→ **Problem**
Locate, in the data below, the line that contains "Ausschreibung_Praktikanten_EB20 (339, 1861)" and the line that contains "Mobilitätsindustrie (473, 2068)"; reproduce exactly those two lines and every line between them, nothing more.

→ **Data for review**
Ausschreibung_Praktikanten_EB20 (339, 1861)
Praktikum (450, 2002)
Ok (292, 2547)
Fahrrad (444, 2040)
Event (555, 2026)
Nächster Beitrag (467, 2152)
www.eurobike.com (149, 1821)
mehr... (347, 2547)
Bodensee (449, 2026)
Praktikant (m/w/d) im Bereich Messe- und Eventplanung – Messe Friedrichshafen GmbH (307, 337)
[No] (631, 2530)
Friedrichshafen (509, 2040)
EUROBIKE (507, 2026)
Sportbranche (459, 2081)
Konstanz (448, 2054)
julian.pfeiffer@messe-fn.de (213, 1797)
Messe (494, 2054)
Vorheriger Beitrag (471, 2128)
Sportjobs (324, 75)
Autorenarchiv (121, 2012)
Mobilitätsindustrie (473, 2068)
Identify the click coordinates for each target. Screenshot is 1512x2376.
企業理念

...

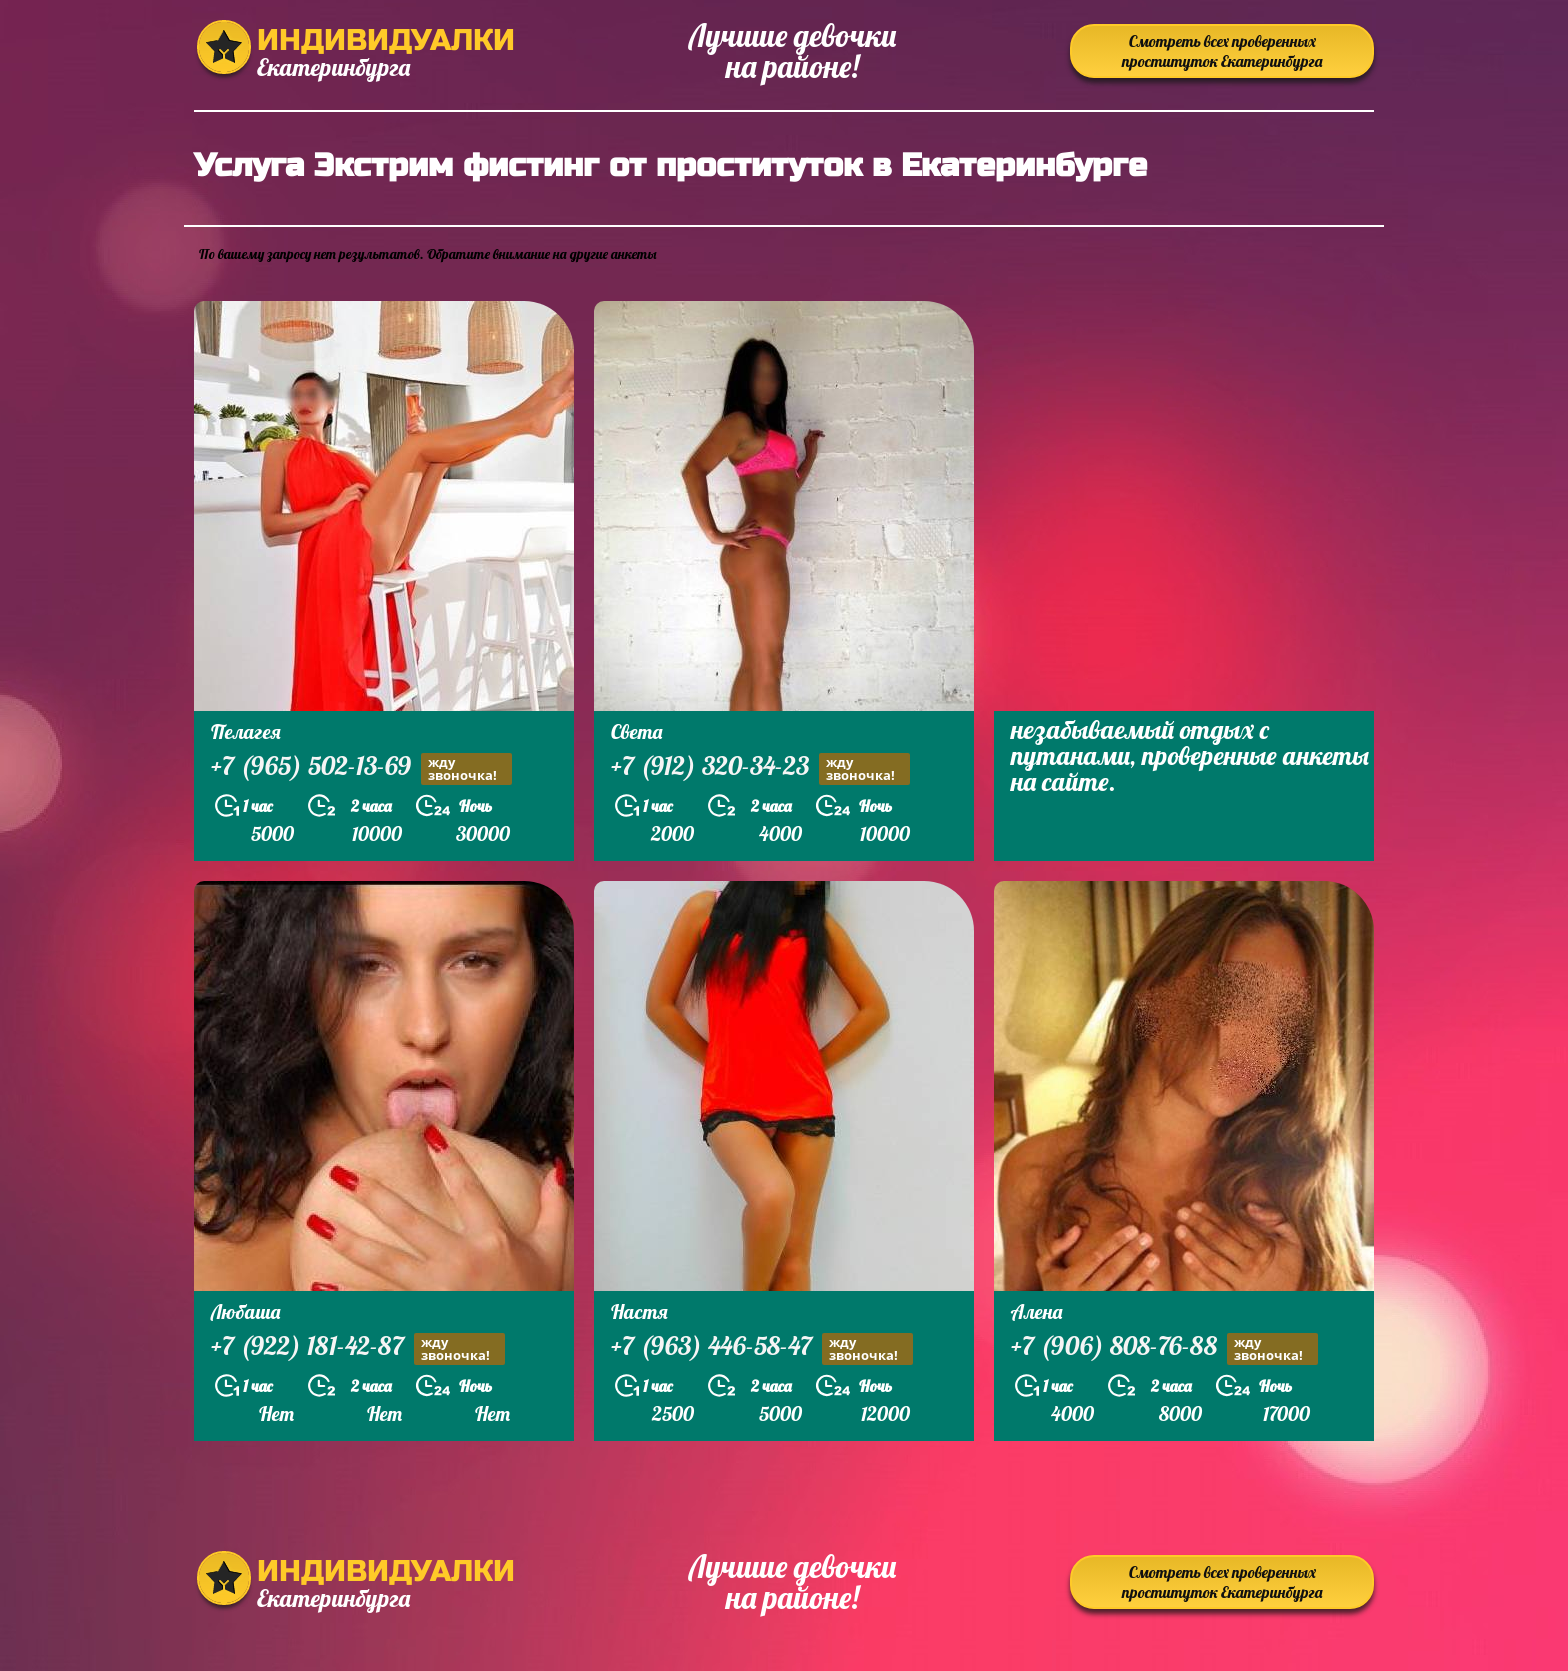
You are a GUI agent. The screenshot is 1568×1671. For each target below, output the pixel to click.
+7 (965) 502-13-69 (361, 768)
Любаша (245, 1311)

→ **Response**
Ausschreibung_Praktikanten_EB20 (339, 1861)
Praktikum (450, 2002)
Ok (292, 2547)
Fahrrad (444, 2040)
Event (555, 2026)
Nächster Beitrag (467, 2152)
www.eurobike.com (149, 1821)
mehr... (347, 2547)
Bodensee (449, 2026)
Praktikant (m/w/d) im Bereich Messe- und Eventplanung – Messe Friedrichshafen GmbH (307, 337)
[No] (631, 2530)
Friedrichshafen (509, 2040)
EUROBIKE (507, 2026)
Sportbranche (459, 2081)
Konstanz (448, 2054)
julian.pfeiffer@messe-fn.de (213, 1797)
Messe (494, 2054)
Vorheriger Beitrag (471, 2128)
Sportjobs (324, 75)
Autorenarchiv (121, 2012)
Mobilitätsindustrie (473, 2068)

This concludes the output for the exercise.